The Thomson Corp. plans to buy north Scottsdale-based KnowledgeNet, a privately held company that employs about 250 and provides live online learning programs.
The amount of the deal was not disclosed, and a company spokesman said he could not comment on the sale or the future of employees until the federal government does a standard antitrust review of the purchase.
The deal is expected to be completed by the end of the year. Thomson is based in Toronto and has its U.S. headquarters in Stamford, Conn.
The company said it will merge KnowledgeNet with its enterprise learning business, Thomson NETg.
"Thomson NETg and KnowledgeNet are a perfect fit," Thomas Graunke, KnowledgeNet CEO and co-founder, said in a statement. "Both companies have a long history of improving the effectiveness, accessibility and success of an array of training, development and learning programs. By merging our products, learning philosophies and industry expertise we are creating a compelling combination for all of our existing — and new — customers."
KnowledgeNet, 14624 N. Scottsdale Road, provides online learning content and technology to businesses and individuals.
Besides offering courses from well-known technology companies such as Microsoft, Cisco Systems and Sun Microsystems , it provides methods that allow organizations to develop their own courses.
The company’s hires its own experts to teach classes and it also offers self-paced training that can be taken 24-hours a day over the Web.
KnowledgeNet is the latest company that will no longer be based in Scottsdale. German consumer product giant The Henkel Group bought Scottsdale-based Dial Corp. for $2.9 billion late last year and in July 2000 Scottsdalebased PCS Health Systems was sold to a Texas company for nearly $1.3 billion.
Scottsdale economic vitality director Dave Roderique said the KnowledgeNet sale could be good for city.
"Most of the time mergers and acquisitions have actually been beneficial for us," he said. "Once in a while we get get somebody who leaves, but if you look, for example, when Motorola sold off its government systems operation to General Dynamics, they’ve actually added employees here since. Dial . . . still located here and doing well. DHL is another one where they are consolidating around the country, and they’re approaching . . . 1,000 employees now in Scottsdale."
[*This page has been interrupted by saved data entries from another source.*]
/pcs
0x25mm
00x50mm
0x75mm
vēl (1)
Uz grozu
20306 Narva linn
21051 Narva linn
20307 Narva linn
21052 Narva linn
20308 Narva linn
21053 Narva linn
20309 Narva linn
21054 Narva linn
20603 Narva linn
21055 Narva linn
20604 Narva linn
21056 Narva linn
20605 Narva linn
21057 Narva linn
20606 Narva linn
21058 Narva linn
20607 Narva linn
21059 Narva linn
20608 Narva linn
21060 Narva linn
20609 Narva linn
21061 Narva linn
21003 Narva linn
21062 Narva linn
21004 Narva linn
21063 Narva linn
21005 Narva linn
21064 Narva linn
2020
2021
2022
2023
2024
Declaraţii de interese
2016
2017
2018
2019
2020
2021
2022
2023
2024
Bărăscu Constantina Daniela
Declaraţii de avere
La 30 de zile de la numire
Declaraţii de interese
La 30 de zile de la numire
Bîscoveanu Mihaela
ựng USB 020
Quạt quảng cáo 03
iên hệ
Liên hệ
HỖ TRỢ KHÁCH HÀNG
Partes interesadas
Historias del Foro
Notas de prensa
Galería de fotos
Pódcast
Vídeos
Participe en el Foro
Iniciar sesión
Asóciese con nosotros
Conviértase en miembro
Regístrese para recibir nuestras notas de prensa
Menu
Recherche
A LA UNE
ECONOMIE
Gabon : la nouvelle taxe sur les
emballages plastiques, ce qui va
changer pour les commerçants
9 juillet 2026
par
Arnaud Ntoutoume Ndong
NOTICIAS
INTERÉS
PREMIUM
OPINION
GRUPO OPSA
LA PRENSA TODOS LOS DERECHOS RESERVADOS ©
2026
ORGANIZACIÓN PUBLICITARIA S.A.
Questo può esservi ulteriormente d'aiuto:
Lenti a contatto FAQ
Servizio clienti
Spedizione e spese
Thomson is a former newspaper publisher that has gradually transformed itself mainly into a database provider. The Tribune is among Thomson’s former newspaper holdings.
Thomson NETg provides a wide range of learning content and technologies, including e-learning, e-reference, e-MBA, e-mentoring, Web-based assessments and certifications, as well as more traditional tools such as textbooks, job aids and instructor-led materials.